Pulsar AX J1910.7 + 0917 emits X-ray pulses visible on the Earth approximately once every ten hours. Apparently, this allowed him to avoid the attention of scientists for a long time.
The x-ray pulsar consists of two bodies that revolve around the common center of mass. One body from a pair is an ordinary star, the second is a neutron star. An obligatory condition for the formation of a pulsar is the flow of matter from the first body to the second, accretion. The neutron star has a very strong gravity, under which it compresses itself to several tens of kilometers in diameter, so there is no problem with the “selection” of matter at a sufficiently short distance to the neighbor star or with a rather turbulent nature. But, in addition, the neutron star has a very strong magnetic field, and it rotates rapidly, so simply to form an accretion disk around the “companion” and fall on it from there is not obtained – the energy costs to overcome the magnetic field are too great.
The falling matter forms a funnel whose vertex is at the magnetic pole of the neutron star. There it flows, just as the particles of the solar wind in the circumpolar regions of the Earth do, pleasing the eye with beautiful radiance.
Radiance is obtained here. Falling matter under the action of strong gravity accelerates to high speeds, and then, completing its path, stops abruptly. At that moment, the excess energy is emitted in the form of X-ray radiation. Although the cone of the incident substance radiates continuously, to an observer it is visible at regular intervals, depending on the rotation speed of the neutron star. This gives a characteristic X-ray pulsation.
Schematic diagram of the pulsar device
In our case, the object was first discovered in 2001 as part of the ASCA Galactic Plane Survey. Initially, its nature was not established at all – in documents of that time it is listed as a relatively weak and poorly known source of X-ray radiation. Due to the fact that this source is at a distance of about 12 arc minutes from the intensively studied remnant of the supernewave W49, it too became the object of many observations. X-ray pulsations from this source were detected in 2011 during studies conducted with the help of the X-ray observatory NASA Chandra.

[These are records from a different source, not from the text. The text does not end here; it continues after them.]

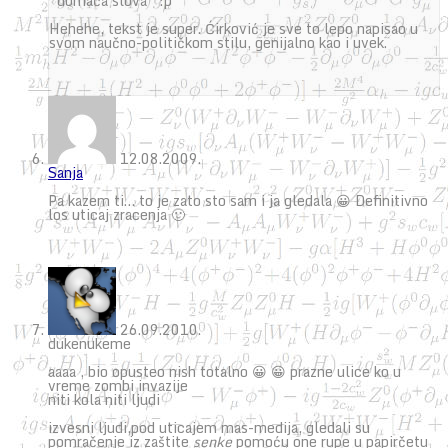
“domaća slova” :p
Hehehe, tekst je super. Ćirković je sve to lepo napisao u
svom naučno-političkom stilu, genijalno kao i uvek.
12.08.2009.
Sanja
Pa kazem ti… to je zato sto sam i ja gledala 😀 Definitivno
los uticaj zracenja 🙂
26.09.2010.
dukenukeme
aaaa , bio opusteo nish totalno 😀 😀 prazne ulice ko u
vreme zombi invazije
niti kola niti ljudi
izvesni ljudi,pod uticajem mas-medija, gledali su
pomračenje iz zaštite
senke
pomoću one rupe u papirčetu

Recently, a team of astronomers led by Lara Sidoli carefully analyzed the available observations of the AX J1910.7 + 0917 using ASCA, Chandra and the XMM-Newton spacecraft. The study revealed new details of the life of the celestial body. The periodicity of the x-ray signal was 36,200 seconds (about 600 minutes). This is an obvious record: the usual time of revolution of neutron stars around its axis is two or three orders of magnitude smaller.
Scientists believe that the behavior of a star can be explained within the framework of a model of quasispherical settling accretion. However, this hypothesis will not be confirmed until other source parameters are measured: the orbital period and the velocity of the wind emerging from the massive donor. In any case, scientists call for additional observations.